(Exercise)
The entries below are to be restated exactly, and their images are to be omitted.

(Given data)

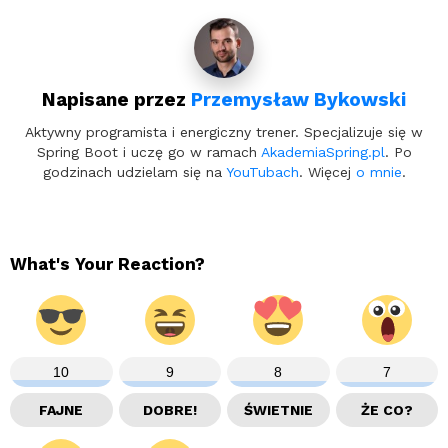
Napisane przez
Przemysław Bykowski
Aktywny programista i energiczny trener. Specjalizuje się w
Spring Boot i uczę go w ramach
AkademiaSpring.pl
. Po
godzinach udzielam się na
YouTubach
. Więcej
o mnie
.
What's Your Reaction?
10
9
8
7
FAJNE
DOBRE!
ŚWIETNIE
ŻE CO?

(Exercise response)
Napisane przez
Przemysław Bykowski
Aktywny programista i energiczny trener. Specjalizuje się w
Spring Boot i uczę go w ramach
AkademiaSpring.pl
. Po
godzinach udzielam się na
YouTubach
. Więcej
o mnie
.
What's Your Reaction?
10
9
8
7
FAJNE
DOBRE!
ŚWIETNIE
ŻE CO?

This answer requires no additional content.